Facts: Biggs, an EMT with St. Francis Hospital in Wilmington, Del., contended she was injured in the parking lot of AB Merion’s Delaware Ave. apartment building. Dispatched to aid a person in the parking lot, Biggs said she slipped and fell on ice while searching for the individual who needed attention. Biggs contends AB Merion was negligent by failing to maintain the parking lot in a safe condition for pedestrians.
AB Merion requested judgment on the grounds that its duty to Biggs as an EMT was merely to refrain from willful or wanton conduct rather than satisfy the ordinary duty of reasonable care. According to AB Merion, Delaware’s “firefighter’s rule”—which bars firefighters from recovering from private parties for injuries sustained while carrying out their professional duties—should apply also to EMTs such as Biggs.
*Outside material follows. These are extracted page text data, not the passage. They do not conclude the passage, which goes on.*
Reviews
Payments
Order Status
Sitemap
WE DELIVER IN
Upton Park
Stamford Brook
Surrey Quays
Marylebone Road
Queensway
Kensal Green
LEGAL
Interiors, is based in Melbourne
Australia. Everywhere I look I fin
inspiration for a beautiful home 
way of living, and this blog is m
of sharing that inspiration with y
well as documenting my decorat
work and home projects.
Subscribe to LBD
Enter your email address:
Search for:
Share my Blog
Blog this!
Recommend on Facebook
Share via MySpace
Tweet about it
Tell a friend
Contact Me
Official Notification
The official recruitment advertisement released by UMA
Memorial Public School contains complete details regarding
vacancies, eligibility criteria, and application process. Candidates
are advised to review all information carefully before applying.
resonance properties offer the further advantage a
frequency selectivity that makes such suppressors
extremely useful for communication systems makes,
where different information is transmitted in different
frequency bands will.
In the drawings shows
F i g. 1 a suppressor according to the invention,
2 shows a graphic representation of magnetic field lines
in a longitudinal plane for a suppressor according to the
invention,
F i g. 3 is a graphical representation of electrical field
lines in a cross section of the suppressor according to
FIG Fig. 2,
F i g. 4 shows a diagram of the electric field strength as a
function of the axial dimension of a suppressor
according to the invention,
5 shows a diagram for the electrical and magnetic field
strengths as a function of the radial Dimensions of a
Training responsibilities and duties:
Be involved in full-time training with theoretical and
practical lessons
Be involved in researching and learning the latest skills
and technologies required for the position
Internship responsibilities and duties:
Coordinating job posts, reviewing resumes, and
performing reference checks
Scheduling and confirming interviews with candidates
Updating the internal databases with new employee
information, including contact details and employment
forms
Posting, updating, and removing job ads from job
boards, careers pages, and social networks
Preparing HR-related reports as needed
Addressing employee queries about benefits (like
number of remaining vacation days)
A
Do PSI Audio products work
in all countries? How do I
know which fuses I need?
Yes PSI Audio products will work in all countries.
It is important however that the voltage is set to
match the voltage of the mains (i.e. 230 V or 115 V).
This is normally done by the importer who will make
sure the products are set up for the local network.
That rule in Delaware dates to 1988. Firefighter Michelle Carpenter injured her back while ripping down the interior walls of a burning building to prevent spread. The Delaware Superior Court held the property owner was not responsible for Carpenter’s injuries and limited her recovery to worker’s compensation benefits. The court held that the duty owed to firefighters responding to an emergency was to refrain from injuring the firefighter intentionally or by willful and wanton misconduct and to provide notice of hidden dangers of which the landowner was aware. The Carpenter court emphasized that “a fire[fighter] may not recover when he [or she] is injured from the very risk, created by the defendant’s act of negligence, that required his [or her] professional assistance and presence at the scene.” It cited three bases for that determination: common law land-entrant classifications; assumption of risk by the firefighter; and public policy concerns.
Those principles didn’t apply to Briggs’s case, Rocanelli decided: First, she was neither trespasser nor guest; second, she didn’t assume a slip-and-fall risk simply by responding as an EMT; and third, public policy concerns require parking lots be properly maintained so that persons using them will not be injured. Biggs was owed the duty of reasonable care.
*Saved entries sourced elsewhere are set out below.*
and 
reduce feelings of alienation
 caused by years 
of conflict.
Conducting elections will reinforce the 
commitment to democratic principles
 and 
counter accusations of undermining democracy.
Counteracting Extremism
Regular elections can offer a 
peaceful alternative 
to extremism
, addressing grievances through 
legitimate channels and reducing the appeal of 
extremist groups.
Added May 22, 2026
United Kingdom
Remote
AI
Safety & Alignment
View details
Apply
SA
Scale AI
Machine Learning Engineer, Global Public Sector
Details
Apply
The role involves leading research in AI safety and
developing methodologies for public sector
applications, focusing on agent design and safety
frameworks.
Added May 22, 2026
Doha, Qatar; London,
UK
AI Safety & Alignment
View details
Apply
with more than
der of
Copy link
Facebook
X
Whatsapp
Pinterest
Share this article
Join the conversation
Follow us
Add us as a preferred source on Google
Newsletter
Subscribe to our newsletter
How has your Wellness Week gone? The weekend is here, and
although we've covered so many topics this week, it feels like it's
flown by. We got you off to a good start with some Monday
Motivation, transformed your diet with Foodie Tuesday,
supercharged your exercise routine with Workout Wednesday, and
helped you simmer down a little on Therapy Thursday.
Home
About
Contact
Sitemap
Key quote: “The standard of care required of all defendants in tort actions is that of a reasonably prudent [person]. There are no exceptions which apply that change the standard of care applicable here.”
Legal lesson: In many states “firefighter’s rules” normally would not allow fire, EMS, or police to sue property owners for injuries—their sole remedy is often worker’s comp. Here the judge found a “genuine issue of material fact” regarding whether AB Merion was negligent in its duty to maintain the parking lot and allowed the suit to proceed.